Personal information
- Full name: Dennis Michael Munari
- Born: 18 April 1948
- Died: 2 February 2023 (aged 74)
- Original team: Assumption College
- Debut: Round 8, 1967, Carlton vs. Geelong, at Princes Park
- Height: 178 cm (5 ft 10 in)
- Weight: 76 kg (168 lb)

Playing career^{1}
- Years: Club / Games (Goals)
- 1967–1970: Carlton / 41 (20)
- 1974–1977: North Melbourne / 13 0(1)
- Total:  / 54 (21)
- ^{1} Playing statistics correct to the end of 1977.

= Dennis Munari =

Australian rules footballer and coach (1948–2023)

Dennis Michael Munari (18 April 1948 – 2 February 2023) was an Australian rules footballer who played with Carlton and North Melbourne in the VFL.

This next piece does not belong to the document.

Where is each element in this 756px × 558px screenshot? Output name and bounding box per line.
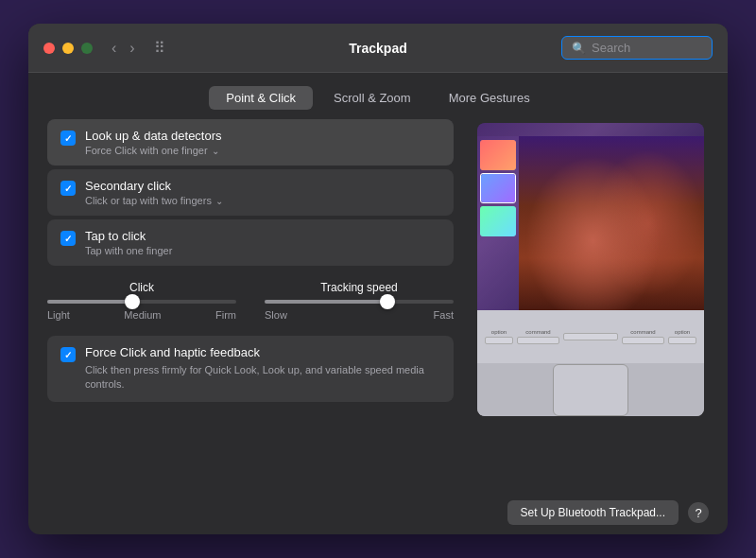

Munari joined Carlton in 1967 from Assumption College and was the second rover to Adrian Gallagher in Carlton's premiership side the following season. From 1971 to 1973 he spent time as playing coach at Hobart and had a stint at VFA club Preston before returning to the VFL in 1974, at North Melbourne. Despite being with North for four seasons he managed just 13 games.

Munari died on 2 February 2023, at the age of 74.